Наконец она отошла от окна и села рядом с ним. Он погладил ее по руке, наклонился и поцеловал в ложбинку на груди.
— В чем дело?
— Мне нужно кое-что тебе рассказать, — ответила Энджи.
Конлан отстранился:
— Звучит настораживающе.
— Существует одна девочка.
— Да?
— Она хорошая девочка. Отличница. Трудяга.
— А какое отношение она имеет к нам?
— В сентябре я взяла ее на работу. Она работает в ресторане примерно двадцать часов в неделю. Ну, после школы и по выходным. У нас никогда не было официантки лучше, хотя мама категорически отказывается признавать это.
Конлан пристально посмотрел на нее:
— Так в чем состоит ее ужасный недостаток?
— У нее нет ни одного.
— Энджи Малоун, я хорошо тебя знаю. О чем мы тут беседуем? С какой стати ты рассказываешь мне об этой девочке, величайшей официантке всех времен и народов?
— Мать бросила ее.
— Бросила?
— Просто взяла и уехала.
По лицу Конлана промелькнула тень.
— Сейчас ты мне скажешь, что нашла ей жилье…
— Предоставила ей жилье.
Конлан тяжело вздохнул:
— Она живет у тебя?
— Да.
В его лице отчетливо проявилось разочарование — и в голубых глазах, и в опустившихся уголках рта.
— Итак, теперь у тебя в доме живет подросток.
— Все не так. Во всяком случае, не так, как было раньше. Я просто буду помогать ей, пока…
— Пока что?
Энджи спрятала лицо в ладонях.
— Пока не родится ребенок.
— О, черт, — выдохнул Конлан, быстро вставая.
— Кон…
Он влетел в ванную и захлопнул за собой дверь.
Энджи показалось, что ее ударили в солнечное сплетение, хотя она и предполагала такую реакцию.

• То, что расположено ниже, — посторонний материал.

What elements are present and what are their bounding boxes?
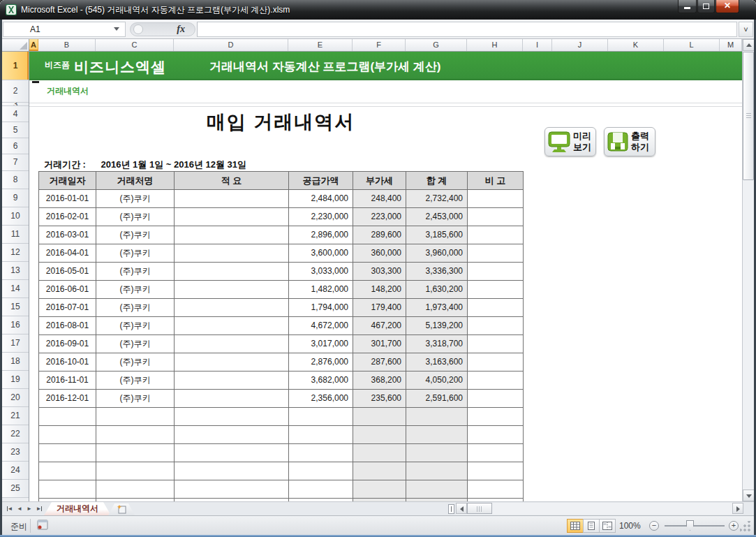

Но разве у нее был выбор? Со вздохом она подняла с пола свои вещи, оделась, села на кровать и стала ждать.
Наконец Конлан вышел. На нем были потертые джинсы «Ливайс» и бледно-голубая футболка. Судя по выражению его лица, он больше не злился, но вид у него все равно был усталый и поникший.
— Разве не ты говорила мне, что изменилась?
— Я и изменилась.
— Прежняя Энджи тоже привела в дом беременную девочку, — сказал он. — И это стало для нас началом конца. Может, ты об этом забыла, но я-то помню.
— Не надо, — попросила она, чувствуя, будто у нее в душе рвется какая-то нить. Она шагнула к нему навстречу. — Такое нельзя забыть. Просто дай мне шанс.